Within the records below, reproduce without change the lines from the line that has "Sójové proteíny" through the line that has "Náhrada steroidov", and only those.

DATA SHOWN Block Start

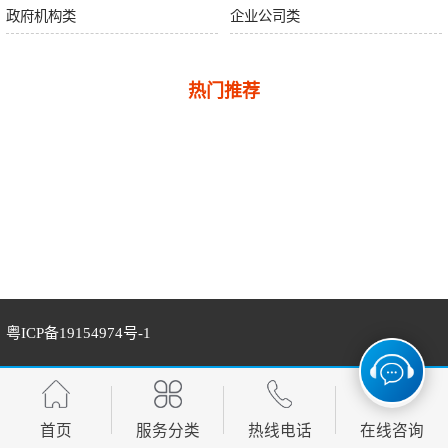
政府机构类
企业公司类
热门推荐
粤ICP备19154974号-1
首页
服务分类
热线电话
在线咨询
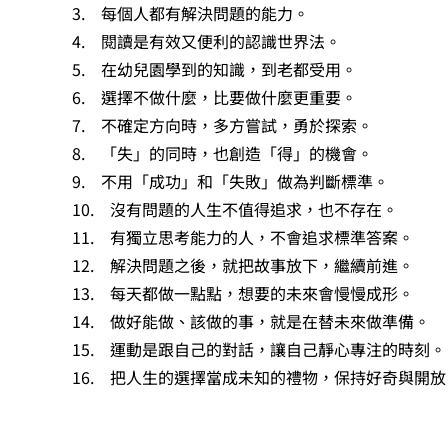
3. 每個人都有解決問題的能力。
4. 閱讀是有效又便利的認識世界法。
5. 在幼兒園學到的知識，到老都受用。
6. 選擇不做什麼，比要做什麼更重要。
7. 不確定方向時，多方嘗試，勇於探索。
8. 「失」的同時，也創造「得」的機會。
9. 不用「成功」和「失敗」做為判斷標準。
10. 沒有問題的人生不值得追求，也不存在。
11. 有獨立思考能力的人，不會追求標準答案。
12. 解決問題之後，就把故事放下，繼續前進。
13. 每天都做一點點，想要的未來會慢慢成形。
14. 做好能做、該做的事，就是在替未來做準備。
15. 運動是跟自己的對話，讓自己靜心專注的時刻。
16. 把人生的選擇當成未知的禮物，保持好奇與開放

DATA SHOWN Block End
DATA SHOWN Block Start

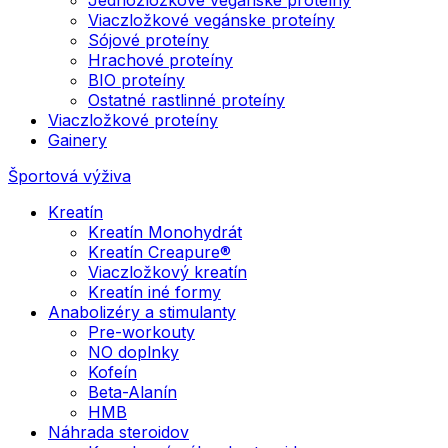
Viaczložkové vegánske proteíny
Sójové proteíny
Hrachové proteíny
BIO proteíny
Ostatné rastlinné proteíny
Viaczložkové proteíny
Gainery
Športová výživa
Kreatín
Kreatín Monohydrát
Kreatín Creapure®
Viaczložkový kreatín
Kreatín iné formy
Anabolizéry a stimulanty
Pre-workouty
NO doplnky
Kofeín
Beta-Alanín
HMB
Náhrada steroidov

DATA SHOWN Block End
DATA SHOWN Block Start

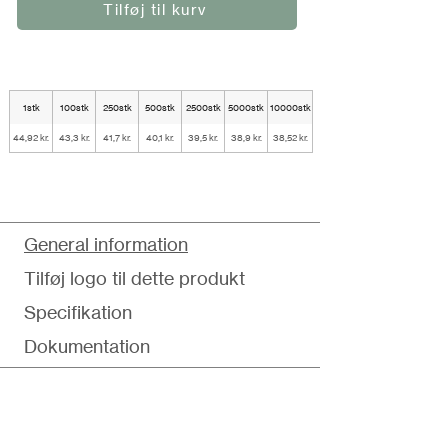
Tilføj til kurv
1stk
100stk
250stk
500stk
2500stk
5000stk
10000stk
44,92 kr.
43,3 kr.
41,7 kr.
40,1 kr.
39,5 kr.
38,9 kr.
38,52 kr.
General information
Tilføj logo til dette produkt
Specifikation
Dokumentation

DATA SHOWN Block End

TASK SOLUTION
Sójové proteíny
Hrachové proteíny
BIO proteíny
Ostatné rastlinné proteíny
Viaczložkové proteíny
Gainery
Športová výživa
Kreatín
Kreatín Monohydrát
Kreatín Creapure®
Viaczložkový kreatín
Kreatín iné formy
Anabolizéry a stimulanty
Pre-workouty
NO doplnky
Kofeín
Beta-Alanín
HMB
Náhrada steroidov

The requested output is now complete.